• **TASK DETAILS**
The answer must consist of every line from the data that holds "wifi".

.....

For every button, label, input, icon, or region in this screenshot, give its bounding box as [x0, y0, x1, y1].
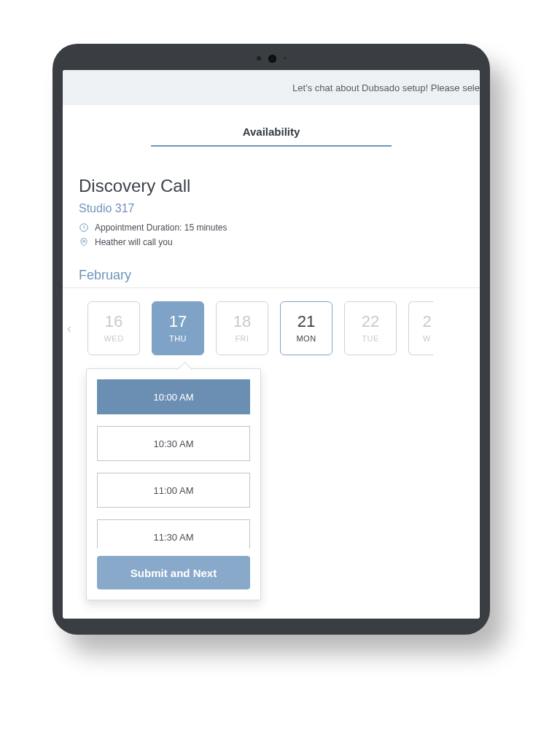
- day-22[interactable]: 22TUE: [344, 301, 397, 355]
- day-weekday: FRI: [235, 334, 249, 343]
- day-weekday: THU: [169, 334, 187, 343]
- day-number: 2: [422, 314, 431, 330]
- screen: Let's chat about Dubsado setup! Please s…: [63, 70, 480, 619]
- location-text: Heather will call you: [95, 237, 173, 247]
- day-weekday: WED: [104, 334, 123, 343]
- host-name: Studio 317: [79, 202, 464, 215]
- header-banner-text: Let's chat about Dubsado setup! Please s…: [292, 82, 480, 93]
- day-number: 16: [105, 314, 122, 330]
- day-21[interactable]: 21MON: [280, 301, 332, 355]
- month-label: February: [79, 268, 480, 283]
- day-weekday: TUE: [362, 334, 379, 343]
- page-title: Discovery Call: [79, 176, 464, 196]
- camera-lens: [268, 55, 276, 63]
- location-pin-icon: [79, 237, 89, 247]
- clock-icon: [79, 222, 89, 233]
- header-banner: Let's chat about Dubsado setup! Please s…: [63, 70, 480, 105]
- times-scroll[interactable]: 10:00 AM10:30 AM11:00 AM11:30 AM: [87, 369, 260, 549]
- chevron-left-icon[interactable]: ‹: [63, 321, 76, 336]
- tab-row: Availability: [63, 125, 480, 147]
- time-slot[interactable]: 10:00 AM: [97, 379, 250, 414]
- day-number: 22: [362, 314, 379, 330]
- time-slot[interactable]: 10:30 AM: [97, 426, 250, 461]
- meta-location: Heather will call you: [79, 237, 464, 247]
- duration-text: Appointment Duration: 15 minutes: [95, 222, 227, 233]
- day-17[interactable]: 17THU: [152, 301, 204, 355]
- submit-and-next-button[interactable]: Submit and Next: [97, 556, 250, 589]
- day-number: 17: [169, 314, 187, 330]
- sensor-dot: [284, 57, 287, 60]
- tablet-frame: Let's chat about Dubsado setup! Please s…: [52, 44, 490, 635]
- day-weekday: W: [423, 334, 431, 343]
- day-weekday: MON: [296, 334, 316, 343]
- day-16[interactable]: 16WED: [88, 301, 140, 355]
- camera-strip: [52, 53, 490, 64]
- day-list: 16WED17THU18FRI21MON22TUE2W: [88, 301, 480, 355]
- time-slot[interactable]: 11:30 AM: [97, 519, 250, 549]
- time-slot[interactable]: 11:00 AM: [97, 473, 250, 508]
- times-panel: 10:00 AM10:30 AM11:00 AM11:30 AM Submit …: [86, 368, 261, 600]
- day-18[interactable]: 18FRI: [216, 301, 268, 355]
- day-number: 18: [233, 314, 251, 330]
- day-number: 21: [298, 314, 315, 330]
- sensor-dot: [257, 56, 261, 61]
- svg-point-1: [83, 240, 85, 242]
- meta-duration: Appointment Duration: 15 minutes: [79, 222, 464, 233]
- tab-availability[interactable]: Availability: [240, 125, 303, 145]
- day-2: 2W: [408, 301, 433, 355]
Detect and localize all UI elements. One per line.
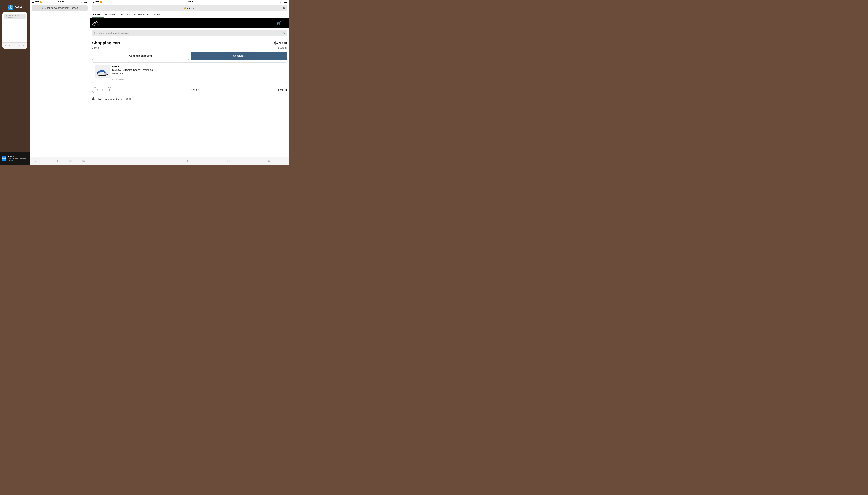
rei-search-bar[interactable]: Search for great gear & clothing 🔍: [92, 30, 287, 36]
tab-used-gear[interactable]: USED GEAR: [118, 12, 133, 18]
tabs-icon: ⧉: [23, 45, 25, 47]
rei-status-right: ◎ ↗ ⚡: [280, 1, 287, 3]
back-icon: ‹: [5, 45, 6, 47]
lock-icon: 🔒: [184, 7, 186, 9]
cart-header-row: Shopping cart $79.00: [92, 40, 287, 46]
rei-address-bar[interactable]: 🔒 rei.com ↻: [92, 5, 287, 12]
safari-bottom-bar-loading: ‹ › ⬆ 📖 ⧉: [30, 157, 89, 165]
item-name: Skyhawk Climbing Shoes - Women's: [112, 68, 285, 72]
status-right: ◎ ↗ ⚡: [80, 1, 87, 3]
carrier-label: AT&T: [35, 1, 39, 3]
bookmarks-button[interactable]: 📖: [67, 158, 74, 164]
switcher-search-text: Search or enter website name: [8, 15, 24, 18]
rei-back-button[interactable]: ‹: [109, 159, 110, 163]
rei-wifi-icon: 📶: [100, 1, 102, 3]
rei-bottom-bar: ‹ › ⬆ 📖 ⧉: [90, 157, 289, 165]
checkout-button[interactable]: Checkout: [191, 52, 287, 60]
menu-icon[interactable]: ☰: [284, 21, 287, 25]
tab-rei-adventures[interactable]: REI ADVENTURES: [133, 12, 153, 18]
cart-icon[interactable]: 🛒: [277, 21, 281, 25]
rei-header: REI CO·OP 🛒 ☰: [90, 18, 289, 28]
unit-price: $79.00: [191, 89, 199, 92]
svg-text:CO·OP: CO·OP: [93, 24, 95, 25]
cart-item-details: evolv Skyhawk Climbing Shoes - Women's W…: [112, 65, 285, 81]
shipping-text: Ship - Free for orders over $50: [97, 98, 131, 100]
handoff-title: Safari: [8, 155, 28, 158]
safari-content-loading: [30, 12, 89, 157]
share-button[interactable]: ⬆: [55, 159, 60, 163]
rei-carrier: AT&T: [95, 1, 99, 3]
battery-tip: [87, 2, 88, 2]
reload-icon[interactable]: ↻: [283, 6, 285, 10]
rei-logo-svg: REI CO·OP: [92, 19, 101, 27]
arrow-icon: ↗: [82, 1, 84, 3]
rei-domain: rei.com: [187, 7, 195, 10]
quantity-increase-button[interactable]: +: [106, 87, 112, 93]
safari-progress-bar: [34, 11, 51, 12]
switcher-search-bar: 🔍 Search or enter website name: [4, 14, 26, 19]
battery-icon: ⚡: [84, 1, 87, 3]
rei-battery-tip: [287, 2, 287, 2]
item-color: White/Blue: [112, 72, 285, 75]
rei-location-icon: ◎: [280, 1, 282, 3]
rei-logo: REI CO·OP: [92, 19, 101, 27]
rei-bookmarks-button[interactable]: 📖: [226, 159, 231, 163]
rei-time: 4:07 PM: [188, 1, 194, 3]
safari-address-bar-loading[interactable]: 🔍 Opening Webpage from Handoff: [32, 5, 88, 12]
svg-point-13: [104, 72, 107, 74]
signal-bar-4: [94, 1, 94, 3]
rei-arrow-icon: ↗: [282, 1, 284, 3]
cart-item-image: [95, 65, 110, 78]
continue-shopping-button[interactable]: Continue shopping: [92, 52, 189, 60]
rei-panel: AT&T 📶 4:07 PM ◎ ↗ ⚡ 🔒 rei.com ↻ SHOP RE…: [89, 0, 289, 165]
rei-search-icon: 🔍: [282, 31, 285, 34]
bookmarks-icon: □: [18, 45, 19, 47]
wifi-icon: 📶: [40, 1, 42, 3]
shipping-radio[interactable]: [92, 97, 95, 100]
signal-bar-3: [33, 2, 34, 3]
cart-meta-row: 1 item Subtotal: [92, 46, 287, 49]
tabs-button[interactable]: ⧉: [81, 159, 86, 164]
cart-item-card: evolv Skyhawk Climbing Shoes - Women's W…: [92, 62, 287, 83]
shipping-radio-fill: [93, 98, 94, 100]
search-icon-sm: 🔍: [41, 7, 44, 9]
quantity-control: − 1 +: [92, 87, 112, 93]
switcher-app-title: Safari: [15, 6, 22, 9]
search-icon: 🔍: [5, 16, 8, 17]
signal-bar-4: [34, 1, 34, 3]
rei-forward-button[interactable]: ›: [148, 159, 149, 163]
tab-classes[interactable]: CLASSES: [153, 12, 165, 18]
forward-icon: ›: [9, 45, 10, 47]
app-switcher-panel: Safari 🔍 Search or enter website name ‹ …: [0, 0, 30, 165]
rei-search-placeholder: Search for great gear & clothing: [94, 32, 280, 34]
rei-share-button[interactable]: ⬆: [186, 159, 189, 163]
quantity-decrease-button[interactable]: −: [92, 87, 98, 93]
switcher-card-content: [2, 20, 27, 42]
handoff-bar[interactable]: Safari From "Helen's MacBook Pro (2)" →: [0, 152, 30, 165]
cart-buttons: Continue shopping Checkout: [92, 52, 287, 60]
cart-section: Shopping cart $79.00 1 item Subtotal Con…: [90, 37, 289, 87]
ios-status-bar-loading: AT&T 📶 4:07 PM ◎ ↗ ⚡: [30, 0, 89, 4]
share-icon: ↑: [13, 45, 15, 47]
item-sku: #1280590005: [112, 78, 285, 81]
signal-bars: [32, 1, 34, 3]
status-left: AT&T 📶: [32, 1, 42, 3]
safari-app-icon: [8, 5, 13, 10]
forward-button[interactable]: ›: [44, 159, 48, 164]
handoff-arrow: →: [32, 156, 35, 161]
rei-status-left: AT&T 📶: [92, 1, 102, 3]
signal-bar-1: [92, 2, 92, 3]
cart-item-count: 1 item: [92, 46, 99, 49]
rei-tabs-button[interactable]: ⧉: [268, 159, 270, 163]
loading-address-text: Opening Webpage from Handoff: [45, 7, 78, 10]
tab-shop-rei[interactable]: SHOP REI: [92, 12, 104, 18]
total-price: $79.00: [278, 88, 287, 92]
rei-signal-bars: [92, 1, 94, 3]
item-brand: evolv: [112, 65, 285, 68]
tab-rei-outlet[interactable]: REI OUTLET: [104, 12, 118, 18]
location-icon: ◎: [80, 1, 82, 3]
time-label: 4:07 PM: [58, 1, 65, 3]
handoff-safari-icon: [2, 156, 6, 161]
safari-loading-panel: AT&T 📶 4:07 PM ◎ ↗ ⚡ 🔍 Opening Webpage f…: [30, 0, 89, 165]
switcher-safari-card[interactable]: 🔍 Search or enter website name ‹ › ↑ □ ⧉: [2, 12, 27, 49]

.....

• **YOUR RESPONSE**
rei-wifi-icon: 📶: [100, 1, 102, 3]
wifi-icon: 📶: [40, 1, 42, 3]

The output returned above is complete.